**The records:**
§

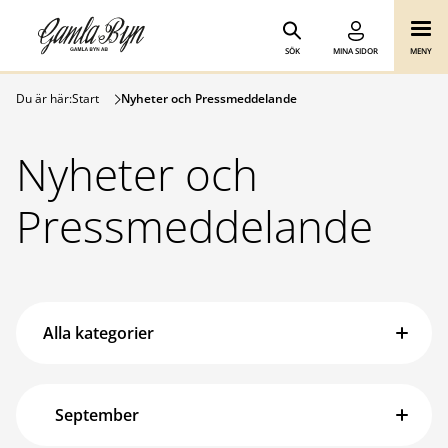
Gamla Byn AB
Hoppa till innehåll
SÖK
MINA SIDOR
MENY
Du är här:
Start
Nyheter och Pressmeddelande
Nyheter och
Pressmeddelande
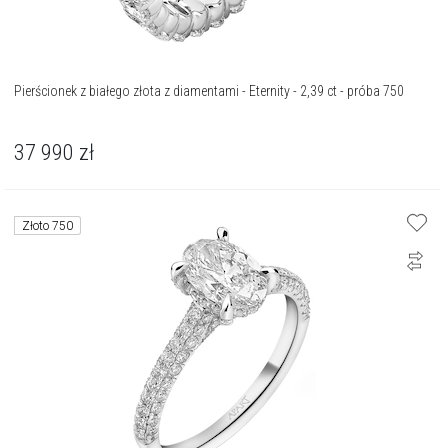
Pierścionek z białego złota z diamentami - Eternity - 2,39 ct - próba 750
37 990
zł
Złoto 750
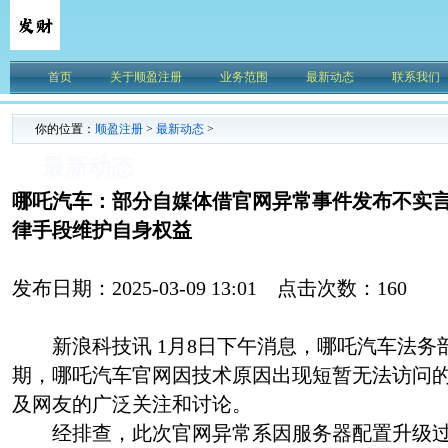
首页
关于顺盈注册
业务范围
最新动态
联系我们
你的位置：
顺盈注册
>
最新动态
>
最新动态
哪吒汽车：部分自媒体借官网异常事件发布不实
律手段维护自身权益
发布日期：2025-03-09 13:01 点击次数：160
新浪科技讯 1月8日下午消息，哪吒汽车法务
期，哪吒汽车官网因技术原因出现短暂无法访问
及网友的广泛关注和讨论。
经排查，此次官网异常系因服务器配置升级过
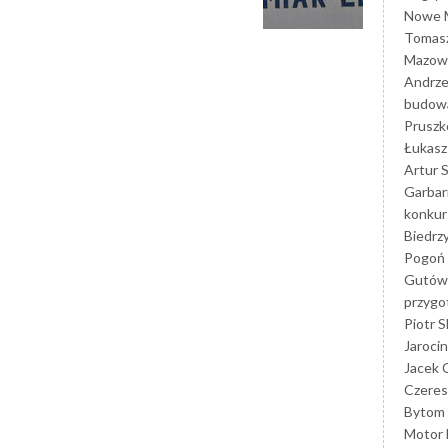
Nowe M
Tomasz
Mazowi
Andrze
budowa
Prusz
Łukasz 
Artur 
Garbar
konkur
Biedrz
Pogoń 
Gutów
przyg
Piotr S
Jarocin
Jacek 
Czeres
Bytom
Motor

§

**Your goal:** Among the records above, find each line containing the string "Nyheter" and copy it.

**Output for this task:**
Nyheter och Pressmeddelande
Nyheter och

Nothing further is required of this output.